Ficou ali parado, feito anjo de mármore que, aliás, aquele cemitério não tinha. Desafiava a vertigem abalada pela sua própria estatura, padecendo de uma claustrofobia ao céu aberto. Ficou ali refazendo na memória os diálogos e as aventuras, rejuvenescendo sua força com a força daquela juventude, daqueles tempos sem máculas, nem ódios, tão diferentes do amargo sabor da maturidade, das cobranças exigidas a cada passo dado, a cada gota suada o clamor pelo trabalho, o trabalho em amplidão absoluta: pedra de lápide, paralelepípedo, runas, tudo o que não é cosmos, é trabalho... Depois, tantas vezes só, caoticamente só... Amara demais, mas jamais soubera como o amor funcionava, jogo de alicates e seringas, cortes cirúrgicos na alma... e depois, tantas vezes só, tão somente só. Restava-lhe a memória, velho cão de suas mágoas, engrenagem intacta no motor mole de sua história. Então recorreu, uma vez mais à sua memória (ou à lembrança quase certa do que tinha
“Assim como o Patrício, estava na rua de casa, religiosamente também, o João. O João Paraíba ou João Coruja. Além de filósofo do asfalto, autor de várias frases gravadas nos cimentos da urbe, cuidava dos carros dos pacientes do hospital, correndo de uma calçada a outra aos gritos: ‘pode ficar sossegado, doutor’. Conseguia um troco ainda com a venda direta de seu livrinho de pensamentos (‘A era do incenso - a luta pela sobrevivência – rico pela graça de deus’) aos clientes, donos dos carros. Na correria do dia a dia o sustento necessário para viver uma vida já sem vida e mesmo esta, não durou muito...
Noite qualquer, no caminho de sempre, no bar já citado, sentados num degrau sob aquelas mesmas telhas da entrada, o Paraíba conversava com uma ruivinha, cena de sonhos. Com o pretexto de oferecer um cigarro fui até eles. Estava escuro, não decifrava bem os traços dela, mas repousando a cabeça sobre uma mala, consegui advertir uma lágrima, ela chorava. A importância de conhecer seu rosto se estendia na mesma medida em que o escuro a cobria de um enigma indecifrável, a cena toda provocava os sentidos e agitava minha curiosidade: O João posicionado na invisibilidade social de cada dia, conversando com uma garota de malas feitas, feitas de apoio para a pesada tristeza de seu semblante, cabelos ruivos a escondia e escorriam até o chão. Dei alguns passos e mais de perto vi, vi e era linda... nesse instante, por alguma razão compreendi que seria uma eterna repetição aquele encontro. Sensação, sem razão, de que já nos conhecíamos, talvez em um universo diferente, anterior, outro, talvez em minha fantasia passada sempre a tivesse no tempo presente. Do céu a lua é inquestionável, tal como nossas vidas que num destino comum davam voltas atemporais às margens de um horizonte qualquer até a fatalidade do encontro, e como disse antes, seria tal encontro: eterno”.

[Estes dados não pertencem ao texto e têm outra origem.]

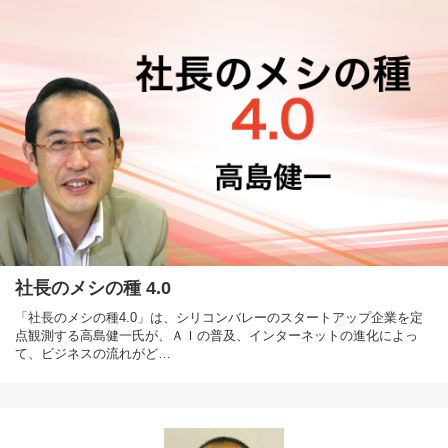
社長のメシの種 4.0
「社長のメシの種4.0」は、シリコンバレーのスタートアップ企業を定
点観測する高島健一氏が、ＡＩの普及、インターネットの進化によっ
て、ビジネスの流れがど…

Entardece, seus olhos como morcegos nas sombras pousam, vôo leve sobre tumbas, fotos, nomes e datas fundidos nas pedras, sepultando na terra a efemeridade entre o ser e o não ser nada. Paulinho, Patrício, Sentado, Ciro, João, mortos... e a vida de que lhes valeu? E a reverberação da voz de cada um, quanto tempo realmente se propagou no eco desenfreado, acidentado, cruel dos dias, dos anos, da vida mesma? Resistência tamanha, tipo de vingança preparada para gritar contra a resignação, uma submissão paga com sangue e que diferença fizeram? Que diferença fazemos nós? Quão diferente somos da existência quase muda deles?